Sunday, September 20, 2009

Fall Farm Update



It was in the 30's last night. Definitely cold enough to talk fall, a busy time around here. (Actually, every time is pretty much busy on Maggie's Farm.)


Here's what's happening:


The little turkey poults of late June are now full-fledged adolescents, wandering about eating windfall apples and clover and whatever else they can get their beaks on. We have two narragansetts and a chocolate turkey in with the more common white and bronze varieties. Maybe we'll keep a breeding trio this year. We'll see.I love how turkeys take the idea of "flock" seriously. They stick together. Chickens, by contrast, are much more individualistic.

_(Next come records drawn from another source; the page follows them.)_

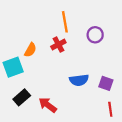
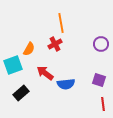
purple circle: (95, 35) -> (101, 44), moved
blue semicircle: (79, 80) -> (66, 84), moved
red arrow: (48, 105) -> (45, 73), moved

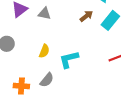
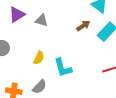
cyan L-shape: (69, 59) -> (63, 68), turned -95

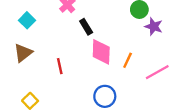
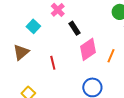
cyan square: (27, 20) -> (33, 26), moved
pink diamond: (101, 52) -> (88, 49), turned 55

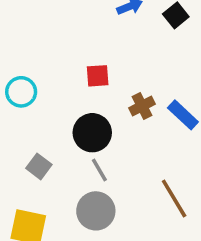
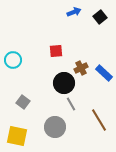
black circle: (92, 133) -> (64, 83), moved
gray line: (99, 170) -> (71, 104), moved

Speaking of chickens, Mighty Hera's batch of "sink chicks" are all grown up: Two roosters and two hens. They continue to live in the barn and may attempt to overwinter there. We'll see how that goes. Our second set of chicks (The kids have named them "Basketball", "Soccerball" and "Pearl") have moved from the temporary "broody coop" into the main coop and are now part of the flock. We've been waiting for the rooster on rooster on rooster violence to start up, but so far, it's been relatively peaceful.


The ducks have gone on to new homes. They were too panic-stricken for us. And messy. I've heard it said that there is a reason that ducks are called "fowl" :) That is definitely the case. So, no more ducks.




Speaking of messy, the Daves (Our trio of GOS X Tamworth pigs) are really big now, and so friendly and easy-going. I am having a hard time imagining eating them. Every day, during feeding, I stare at those "6 nice-sized hams" and tell myself that I will be able to do this thing. And I will. I have to. There is no way we can keep up with the feeding and care of these guys as they grow to top 500 pounds. But for now, they are settled into a more weather-tight pighouse (Dan made it by modifying the duck house) and enjoying lots of windfall apples and school cafeteria leftovers.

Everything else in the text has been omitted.